Complicating the issue are efforts underway to get a marijuana legalization proposal on the November 2014 ballot in the District. A group has submitted a petition to the D.C. Board of Elections, with 58,000 signatures, more than twice the number needed to put a vote on the November. The board will decide in the next month if the petition is valid.

The New York Times got into some of the details in the feud in a profile piece that ran days before decriminalization took effect.

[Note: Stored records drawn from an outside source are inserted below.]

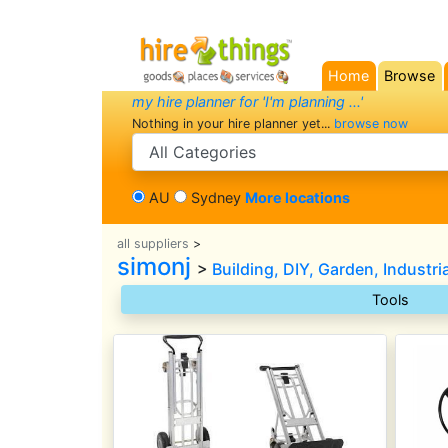
Home
Browse
(current)
my hire planner for 'I'm planning ...'
Nothing in your hire planner yet...
browse now
search category
AU
Sydney
More locations
all suppliers
>
simonj
>
Building, DIY, Garden, Industri
Tools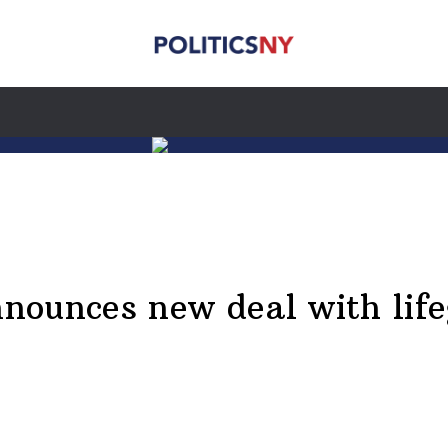
ounces new deal with life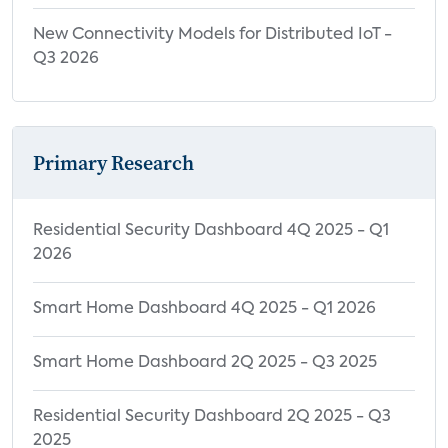
New Connectivity Models for Distributed IoT -
Q3 2026
Primary Research
Residential Security Dashboard 4Q 2025 - Q1
2026
Smart Home Dashboard 4Q 2025 - Q1 2026
Smart Home Dashboard 2Q 2025 - Q3 2025
Residential Security Dashboard 2Q 2025 - Q3
2025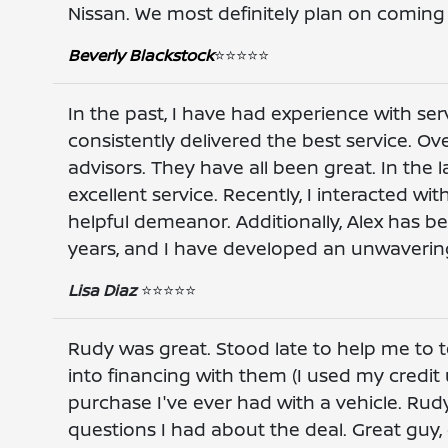
Nissan. We most definitely plan on coming 
Beverly Blackstock
⭐️⭐️⭐️⭐️⭐️
In the past, I have had experience with ser
consistently delivered the best service. Ove
advisors. They have all been great. In the
excellent service. Recently, I interacted wi
helpful demeanor. Additionally, Alex has be
years, and I have developed an unwavering
Lisa Diaz
⭐️⭐️⭐️⭐️⭐️
Rudy was great. Stood late to help me to t
into financing with them (I used my credit 
purchase I've ever had with a vehicle. Ru
questions I had about the deal. Great guy,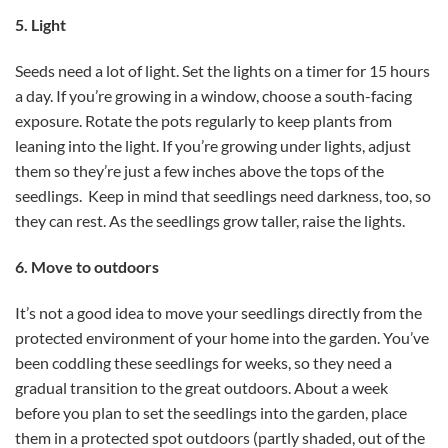
5. Light
Seeds need a lot of light. Set the lights on a timer for 15 hours
a day. If you’re growing in a window, choose a south-facing
exposure. Rotate the pots regularly to keep plants from
leaning into the light. If you’re growing under lights, adjust
them so they’re just a few inches above the tops of the
seedlings. Keep in mind that seedlings need darkness, too, so
they can rest. As the seedlings grow taller, raise the lights.
6. Move to outdoors
It’s not a good idea to move your seedlings directly from the
protected environment of your home into the garden. You’ve
been coddling these seedlings for weeks, so they need a
gradual transition to the great outdoors. About a week
before you plan to set the seedlings into the garden, place
them in a protected spot outdoors (partly shaded, out of the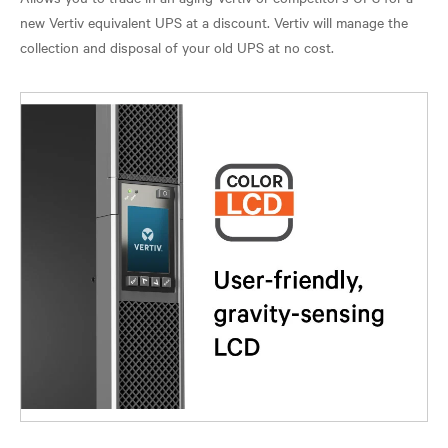
new Vertiv equivalent UPS at a discount. Vertiv will manage the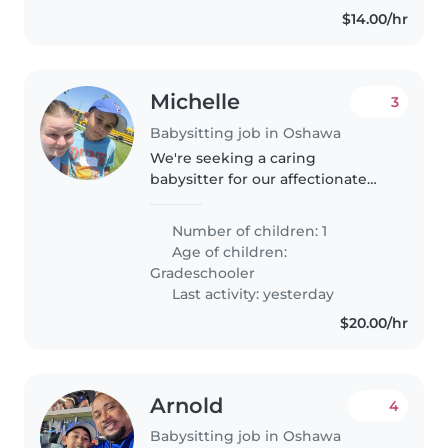
with..
$14.00/hr
Michelle
3
Babysitting job in Oshawa
We're seeking a caring
babysitter for our affectionate
and energetic gradeschooler
who has autism. Our little one
Number of children: 1
loves to play and stay active, so
Age of children:
someone with experience and
Gradeschooler
patience..
Last activity: yesterday
$20.00/hr
Arnold
4
Babysitting job in Oshawa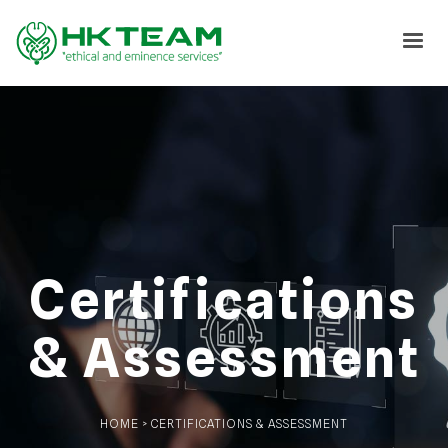
Certifications
& Assessment
HOME > CERTIFICATIONS & ASSESSMENT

“Marijuana has potent political symbolism in this city with a large black population because the vast majority of arrests here for possession is of blacks,” said the Times’ Trip Gabriel. “But at issue is more than marijuana. Infringements on Washington’s home rule hits an ever-sensitive nerve, setting off howls of ‘hypocrisy’ and ‘tyranny’ in a city whose license plates read ‘Taxation Without Representation.’”

Michael K. Fauntroy, a political scientist at Howard University, spoke about the controversy to the Times and said he believed if the Senate were controlled by the GOP next year, Congress would move to strike down the legalization effort. Congress would have the power of a joint resolution to overturn a District law.

Gray pointed out that such an action wouldn’t happen in Wyoming or Vermont, two states with fewer people than the District of Columbia.

Scott Bomboy is the editor in chief of the National Constitution Center.